### What is needed
Exactly as written, reproduce the lines from the beginning of the data through the line containing "и в духовку."; the pictures are not reproduced.

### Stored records
Segment Open
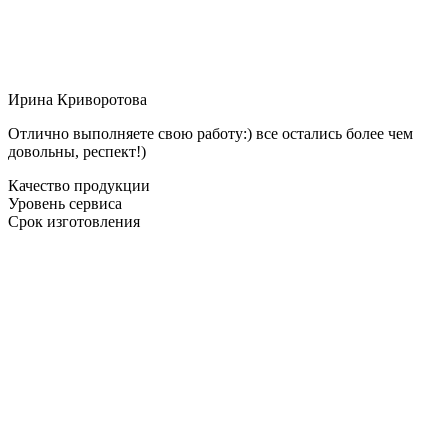
Ирина Криворотова
Отлично выполняете свою работу:) все остались более чем
довольны, респект!)
Качество продукции
Уровень сервиса
Срок изготовления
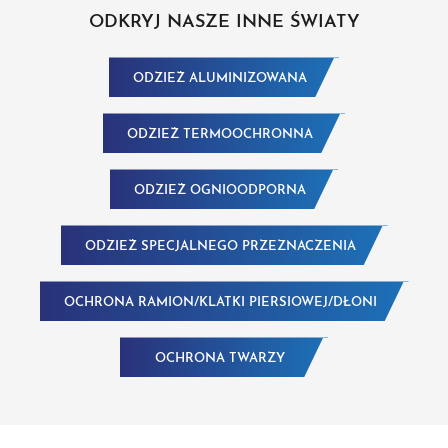
ODKRYJ NASZE INNE ŚWIATY
ODZIEŻ ALUMINIZOWANA
ODZIEŻ TERMOOCHRONNA
ODZIEŻ OGNIOODPORNA
ODZIEŻ SPECJALNEGO PRZEZNACZENIA
OCHRONA RAMION/KLATKI PIERSIOWEJ/DŁONI
OCHRONA TWARZY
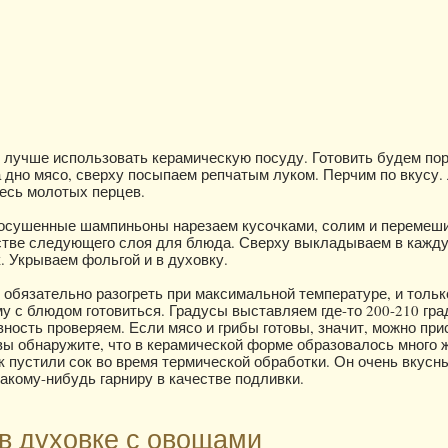
 лучше использовать керамическую посуду. Готовить будем по
дно мясо, сверху посыпаем репчатым луком. Перчим по вкусу.
есь молотых перцев.
осушенные шампиньоны нарезаем кусочками, солим и перемеши
стве следующего слоя для блюда. Сверху выкладываем в кажд
. Укрываем фольгой и в духовку.
обязательно разогреть при максимальной температуре, и тольк
у с блюдом готовиться. Градусы выставляем где-то 200-210 гра
вность проверяем. Если мясо и грибы готовы, значит, можно при
 вы обнаружите, что в керамической форме образовалось много 
к пустили сок во время термической обработки. Он очень вкусн
какому-нибудь гарниру в качестве подливки.
в духовке с овощами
Segment Closed
### Result
Ирина Криворотова
Отлично выполняете свою работу:) все остались более чем
довольны, респект!)
Качество продукции
Уровень сервиса
Срок изготовления
ODKRYJ NASZE INNE ŚWIATY
ODZIEŻ ALUMINIZOWANA
ODZIEŻ TERMOOCHRONNA
ODZIEŻ OGNIOODPORNA
ODZIEŻ SPECJALNEGO PRZEZNACZENIA
OCHRONA RAMION/KLATKI PIERSIOWEJ/DŁONI
OCHRONA TWARZY
 лучше использовать керамическую посуду. Готовить будем по
дно мясо, сверху посыпаем репчатым луком. Перчим по вкусу.
есь молотых перцев.
осушенные шампиньоны нарезаем кусочками, солим и перемеши
стве следующего слоя для блюда. Сверху выкладываем в кажд
. Укрываем фольгой и в духовку.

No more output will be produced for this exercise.